*TASK TO COMPLETE:* Bring together all lines of the material below that contain the string "subtitle".

- Opening Delimiter -

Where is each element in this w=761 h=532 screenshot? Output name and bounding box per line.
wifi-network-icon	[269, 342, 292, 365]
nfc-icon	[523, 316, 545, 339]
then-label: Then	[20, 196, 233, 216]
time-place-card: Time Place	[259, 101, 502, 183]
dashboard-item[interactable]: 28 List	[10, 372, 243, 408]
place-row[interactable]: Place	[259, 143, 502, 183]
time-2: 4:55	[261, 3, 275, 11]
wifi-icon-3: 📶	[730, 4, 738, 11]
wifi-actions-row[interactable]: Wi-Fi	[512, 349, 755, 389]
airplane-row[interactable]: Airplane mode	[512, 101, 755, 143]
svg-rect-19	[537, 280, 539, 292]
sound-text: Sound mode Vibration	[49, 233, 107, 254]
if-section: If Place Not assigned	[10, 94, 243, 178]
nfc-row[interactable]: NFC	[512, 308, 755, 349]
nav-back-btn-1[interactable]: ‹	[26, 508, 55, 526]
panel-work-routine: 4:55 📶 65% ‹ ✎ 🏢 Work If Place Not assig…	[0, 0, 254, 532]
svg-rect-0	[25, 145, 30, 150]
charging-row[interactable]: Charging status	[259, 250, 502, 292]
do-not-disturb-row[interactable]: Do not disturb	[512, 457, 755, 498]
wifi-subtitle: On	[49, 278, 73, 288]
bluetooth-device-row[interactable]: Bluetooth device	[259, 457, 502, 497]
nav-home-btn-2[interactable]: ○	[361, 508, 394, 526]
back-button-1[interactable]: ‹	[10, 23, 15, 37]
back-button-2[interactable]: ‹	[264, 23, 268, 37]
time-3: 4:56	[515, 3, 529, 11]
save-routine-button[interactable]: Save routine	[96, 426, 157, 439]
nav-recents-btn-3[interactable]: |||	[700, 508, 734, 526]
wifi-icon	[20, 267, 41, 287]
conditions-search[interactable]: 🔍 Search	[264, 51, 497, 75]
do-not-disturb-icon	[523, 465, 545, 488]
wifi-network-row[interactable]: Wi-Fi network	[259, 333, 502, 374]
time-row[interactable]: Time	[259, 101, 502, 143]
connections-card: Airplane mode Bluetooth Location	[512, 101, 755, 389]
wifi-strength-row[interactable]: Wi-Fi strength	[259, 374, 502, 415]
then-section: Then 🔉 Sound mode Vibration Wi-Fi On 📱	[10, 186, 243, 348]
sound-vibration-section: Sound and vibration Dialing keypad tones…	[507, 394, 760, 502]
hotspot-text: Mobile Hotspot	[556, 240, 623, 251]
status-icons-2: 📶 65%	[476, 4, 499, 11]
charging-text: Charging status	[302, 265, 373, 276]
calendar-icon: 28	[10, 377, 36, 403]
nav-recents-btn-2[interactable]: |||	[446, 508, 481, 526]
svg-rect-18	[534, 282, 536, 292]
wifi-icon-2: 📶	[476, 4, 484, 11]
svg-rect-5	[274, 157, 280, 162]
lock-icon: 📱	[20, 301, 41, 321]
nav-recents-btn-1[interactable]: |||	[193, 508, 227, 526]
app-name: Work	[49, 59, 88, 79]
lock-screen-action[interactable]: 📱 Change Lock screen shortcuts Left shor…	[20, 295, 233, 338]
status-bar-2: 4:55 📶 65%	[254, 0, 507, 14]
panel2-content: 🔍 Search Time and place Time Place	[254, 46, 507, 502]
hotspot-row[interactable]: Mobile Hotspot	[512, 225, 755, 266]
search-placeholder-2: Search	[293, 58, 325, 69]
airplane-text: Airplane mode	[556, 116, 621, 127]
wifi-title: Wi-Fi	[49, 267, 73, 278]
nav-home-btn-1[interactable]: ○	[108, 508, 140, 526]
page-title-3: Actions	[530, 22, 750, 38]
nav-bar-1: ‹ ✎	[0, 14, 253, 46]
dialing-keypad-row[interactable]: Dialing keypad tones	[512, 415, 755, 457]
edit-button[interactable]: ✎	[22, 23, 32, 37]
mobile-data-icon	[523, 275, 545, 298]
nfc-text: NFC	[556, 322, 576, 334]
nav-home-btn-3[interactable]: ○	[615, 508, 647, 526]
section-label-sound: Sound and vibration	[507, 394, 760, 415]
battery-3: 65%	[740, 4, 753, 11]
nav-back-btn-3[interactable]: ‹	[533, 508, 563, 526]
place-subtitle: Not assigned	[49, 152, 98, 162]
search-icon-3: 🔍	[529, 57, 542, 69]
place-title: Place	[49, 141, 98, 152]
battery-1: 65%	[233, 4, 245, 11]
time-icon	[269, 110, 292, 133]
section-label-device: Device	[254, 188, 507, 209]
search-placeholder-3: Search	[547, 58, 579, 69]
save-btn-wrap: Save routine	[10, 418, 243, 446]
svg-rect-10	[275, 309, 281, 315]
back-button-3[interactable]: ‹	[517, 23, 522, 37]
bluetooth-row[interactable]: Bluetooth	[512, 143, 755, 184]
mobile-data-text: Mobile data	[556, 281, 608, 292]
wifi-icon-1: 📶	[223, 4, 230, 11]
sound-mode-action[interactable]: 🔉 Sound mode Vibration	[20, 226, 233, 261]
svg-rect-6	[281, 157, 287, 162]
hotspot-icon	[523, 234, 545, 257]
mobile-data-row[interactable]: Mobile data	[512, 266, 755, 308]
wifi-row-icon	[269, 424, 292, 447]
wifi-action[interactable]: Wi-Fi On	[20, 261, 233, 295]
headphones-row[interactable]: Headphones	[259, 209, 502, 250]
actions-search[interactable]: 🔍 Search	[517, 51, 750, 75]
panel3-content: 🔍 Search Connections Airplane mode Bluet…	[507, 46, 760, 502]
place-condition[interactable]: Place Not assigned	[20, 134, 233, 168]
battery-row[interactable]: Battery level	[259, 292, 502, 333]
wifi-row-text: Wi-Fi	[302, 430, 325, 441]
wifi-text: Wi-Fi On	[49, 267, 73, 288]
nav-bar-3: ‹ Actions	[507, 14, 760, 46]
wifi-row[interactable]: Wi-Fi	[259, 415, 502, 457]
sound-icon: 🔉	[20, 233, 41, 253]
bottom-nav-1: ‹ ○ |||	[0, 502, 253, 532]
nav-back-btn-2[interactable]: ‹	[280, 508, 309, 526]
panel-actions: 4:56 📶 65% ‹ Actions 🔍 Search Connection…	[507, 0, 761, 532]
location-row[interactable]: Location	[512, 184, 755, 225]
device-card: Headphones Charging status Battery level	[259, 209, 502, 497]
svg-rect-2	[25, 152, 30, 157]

- Closing Delimiter -

*SOLUTION TO THIS EXERCISE:*
wifi-subtitle: On	[49, 278, 73, 288]
place-subtitle: Not assigned	[49, 152, 98, 162]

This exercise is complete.